Before the game, manager Bo Porter called Keuchel's Grapefruit League performance "outstanding," and his advice for the 26-year-old was, "Just continue doing what he's done all spring."
Instead, the Marlins blitzed Keuchel for seven runs on 11 hits over his first two innings, highlighted by Giancarlo Stanton's titanic three-run blast off the roof of the building that sits beyond the left-field wall at Roger Dean Stadium.
"Baseball's a funny sport," Keuchel said. "It's one of those things where you can't get too high, can't get too low. You've got to stay even-keeled. You've got five days to rebound and work on some stuff and come out a little bit better."
Keuchel completed his four innings having thrown 76 pitches, with no walks and one strikeout. If this had been a regular-season game, he would have matched a career high with seven earned runs allowed and set a new one with 13 hits allowed, although two of those came on bunts.
On the other hand, it was just one start -- in Spring Training. If Keuchel was most upset about one thing, it was simply not making an adjustment fast enough.
Never one to succeed with dominant stuff, Keuchel felt his fastball velocity dip on Tuesday. He lost command and separation from his changeup, which came out flat. His sinker didn't display its usual late life.
"Any time you see that, you don't really get too many good results," Keuchel said. "I think the first two innings, it kind of showed."
Then came the silver lining. In the third and fourth innings, Keuchel leaned more on his curveball and slider, and Porter saw him begin to work at a brisker pace. Even if the stat line looked a bit lopsided, Keuchel made it through the fourth and wound up near his target pitch count.

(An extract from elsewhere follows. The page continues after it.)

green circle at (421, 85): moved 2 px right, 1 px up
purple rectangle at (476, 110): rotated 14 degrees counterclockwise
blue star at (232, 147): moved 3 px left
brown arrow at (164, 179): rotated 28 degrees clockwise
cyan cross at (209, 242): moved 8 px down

"A guy gives up runs early, and then he's able to salvage his day and stay in there and chew up a couple of those innings, that holds big value, especially as you move forward throughout the course of the year," Porter said. "You don't want to be going to your bullpen in the second inning. So it was good to see him respond and give us two solid innings and kind of battle back."
After a rough day, Keuchel won't carry a sparkling ERA into his next outing. But then again, it's never been about one game for the former seventh-round pick.

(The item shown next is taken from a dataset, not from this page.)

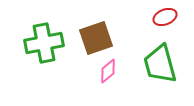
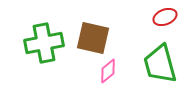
brown square: moved 3 px left; rotated 32 degrees clockwise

"His stuff doesn't blow you away, but if you get to know Dallas over time, he grows on you," general manager Jeff Luhnow said recently.

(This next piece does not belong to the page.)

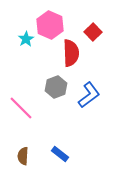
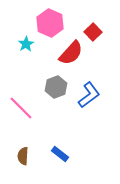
pink hexagon: moved 2 px up
cyan star: moved 5 px down
red semicircle: rotated 44 degrees clockwise
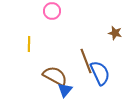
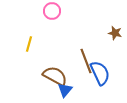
yellow line: rotated 14 degrees clockwise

During a trying 2013 for Astros pitchers, Keuchel tied for the team lead in innings, with 153 2/3, while starting 22 of his 31 games. In his first full big league season, he went 6-10 with a 5.15 ERA, although he performed better as a starter than out of the bullpen.
The Astros have a plethora of talented young arms coming through their system and brought in veterans like Scott Feldman and Jerome Williams this offseason to help stabilize the staff. But Keuchel figures to remain in the mix, despite a start he'd probably like to forget.
"He was a good pitcher for us last year and the year before," Luhnow said. "He's showed some inconsistencies for us two years ago and a little last year, but he's continuing to develop, and I think he's got a pretty bright future as a starter."